Music Sharing

by Dean Mattson

In many ways, popular music is the most powerful mode of communication there is. Because it can capture thoughts (with the lyrics) and moods (with melody and the arrangement) and because it is so tied to a particular time, we have songs that instantly remind us of particular people or particular experiences in our lives. Quite often, we have a song that is important to us in the present moment, because it so perfectly conveys a dilemma we’re facing or it expresses the love we feel towards someone.

For that reason, the last thing we want to do is keep it to ourselves. We want to share it, in hopes that somebody else will hear in it the same thing we do. Music then is both powerfully personal and universal.

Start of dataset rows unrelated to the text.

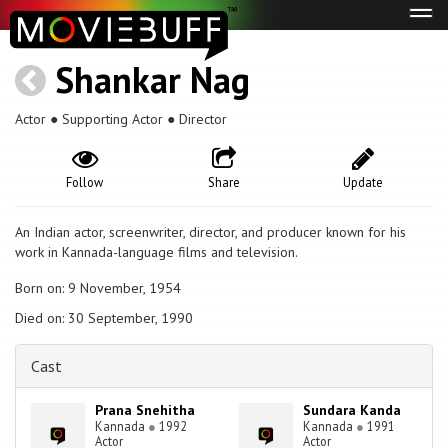
Tog
navi
Shankar Nag
Actor ● Supporting Actor ● Director
Follow
Share
Update
An Indian actor, screenwriter, director, and producer known for his
work in Kannada-language films and television.
Born on: 9 November, 1954
Died on: 30 September, 1990
Cast
Prana Snehitha
Sundara Kanda
Kannada
●
1992
Kannada
●
1991
Actor
Actor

It communicates what we’re feeling in a way that thousands, maybe even millions, of other people also experience.

One of the unfortunate results of the music industry’s fight against piracy is it declared that the easiest ways for consumers to share music was illegal. Even worse, although it was rightly concerned about people putting up music files on websites free for the taking, it made it seem that even private exchanges were just as bad and just as illegal. For a long time, there was no sanctioned means for people to share the music they loved. In fact, when I wrote my recent post about my favorite song of the summer, I assumed there was no legal way for me to play that song in that post.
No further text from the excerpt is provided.